Bien sûr, c’était une caricature de la réalité, mais nous forcions le trait afin d’en rire facilement !

Nous passions des soirées qui nous maintenaient en joie pour démarrer cette semaine de classe.

Ensuite, je lui racontais comment j’allais retrouver mes petits amis derrière l’église pour les embrasser à bouche que veux-tu et profiter des premiers émois amoureux.

Elle me parlait de son dernier rallye où Jean-Edouard, fils de très grosse fortune plaisait à ses parents. IL était boutonneux, imbu de lui-même et laid de sûrcroit ! Cours toujours, mon bonhomme me disait-elle, jamais je n’épouserais un connard pareil. Oui, car Brigitte aimait dire les gros mots qui lui étaient interdits chez elle.

Dans la classe, au bout de quelques mois, la professeur principale avait demandé à tous ceux qui nous enseignaient, de ne pas nous placer à côté, pour faire cesser nos bavardages et nos éclats de rire . Pendant les récréations, nous refaisions le monde, un monde à notre hauteur, débarrassé des hypocrites, des premiers de la classe et des discours foireux. Le temps passait agréablement, je continuais les cours de théatre et Brigitte, qui préférait être avec moi, s’inscrivit également. Bientôt, Racine, Corneille, Molière nous accompagnaient dans notre recherche d’absolu, privilège des adolescents en quête d’idéal.

Il fut bientôt question de monter une pièce de Marivaux : « l’épreuve », une histoire d’amour où Angélique, que j’incarnais, devait être promise à Lucidor. Un jeu subtil où Lucidor ne veut être aimé que pour lui-même et non pour son argent. Pour cela, il use d’un stratagème pour éprouver Angélique, d’où le nom de cette pièce.

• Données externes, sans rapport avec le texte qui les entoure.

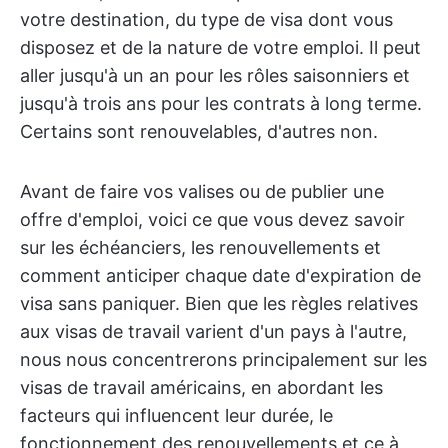
votre destination, du type de visa dont vous
disposez et de la nature de votre emploi. Il peut
aller jusqu'à un an pour les rôles saisonniers et
jusqu'à trois ans pour les contrats à long terme.
Certains sont renouvelables, d'autres non.
Avant de faire vos valises ou de publier une
offre d'emploi, voici ce que vous devez savoir
sur les échéanciers, les renouvellements et
comment anticiper chaque date d'expiration de
visa sans paniquer. Bien que les règles relatives
aux visas de travail varient d'un pays à l'autre,
nous nous concentrerons principalement sur les
visas de travail américains, en abordant les
facteurs qui influencent leur durée, le
fonctionnement des renouvellements et ce à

Comme c’était une pension de filles( à cette époque, on ne mélangeait pas filles et garçons, on ne sait jamais!), Brigitte eut le rôle de Lucidor. Angélique était censée être très troublée par ce beau jeune homme, une petite moustache et un habit d’homme faisait l’affaire. Et, bizarrement, le trouble eut vraiment lieu de mon côté. Je n’arrivais plus à voir mon amie comme une jeune fille, mais un homme dont j’étais amoureuse!

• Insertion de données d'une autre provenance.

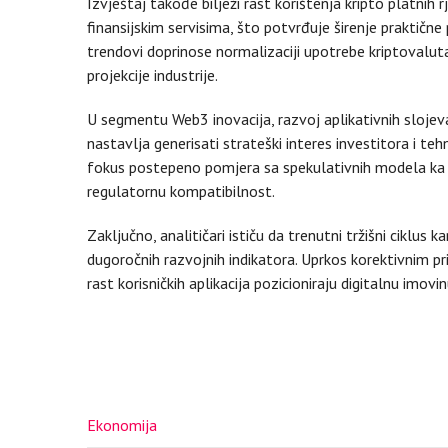
Izvještaj takođe bilježi rast korištenja kripto platnih r
finansijskim servisima, što potvrđuje širenje praktičn
trendovi doprinose normalizaciji upotrebe kriptovalu
projekcije industrije.
U segmentu Web3 inovacija, razvoj aplikativnih slojeva,
nastavlja generisati strateški interes investitora i te
fokus postepeno pomjera sa spekulativnih modela ka rj
regulatornu kompatibilnost.
Zaključno, analitičari ističu da trenutni tržišni ciklus
dugoročnih razvojnih indikatora. Uprkos korektivnim pri
rast korisničkih aplikacija pozicioniraju digitalnu imo
Ekonomija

J’ai joué admirablement, mon jeu que chacun croyait de circonstance, reflétait mon émoi, je n’arrivais plus à distinguer la vie et le rôle....J’avais beau essayer de me raisonner, ma gêne était grandissante. Malgré tout ou bien à cause de, mon jeu devenait plus affiné et le tonnerre d’applaudissements le révèlait! J’étais adolescente, l’âge où Eros chamboule l’équilibre et, moi qui n’avait aucun goût pour l’homosexalité, je me retrouvais, au fur et à mesure des représentations, bousculée par des émotions qui ne me ressemblaient pas. Que faire de tout cela ? Je n’en avais aucune idée, lui avouer ? Ah, non, je me serais sentie incapable de lui expliquer ce que moi-même je ne comprenais pas ; lui cacher ? Mais alors comment pousuivre notre amitié si forte ?

Heureusement, dois-je dire, car je me suis fait vraiment mal, je me cassais trois côtes en tombant au milieu des décors et les représentations furent annulées jusqu’à ce que je me rétablisse.

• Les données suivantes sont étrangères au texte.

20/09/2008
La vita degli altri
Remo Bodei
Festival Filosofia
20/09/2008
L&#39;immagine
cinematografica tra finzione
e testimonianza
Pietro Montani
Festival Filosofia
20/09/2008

Mon père vint me chercher, nous étions en Mai et je ne pus reprendre l’école jusqu’à la fin de l’année. Le hasard me sauvait la vie pour une fois !

L’année suivante, le père de Brigitte qui était un grand journaliste fut mandaté pour aller en Amérique latine comme correspondant permanent. Je fus à la fois très malheureuse et très soulagée de ma honte qui durait depuis que Marivaux m’avait fait toucher du doigts les vertiges de l’amour. La labilité des sentiments adolescents où imaginaire et réalité se télescopent m’avaient déstabilisé.

L’amité, proche de l’amour, m’avait fait vaciller.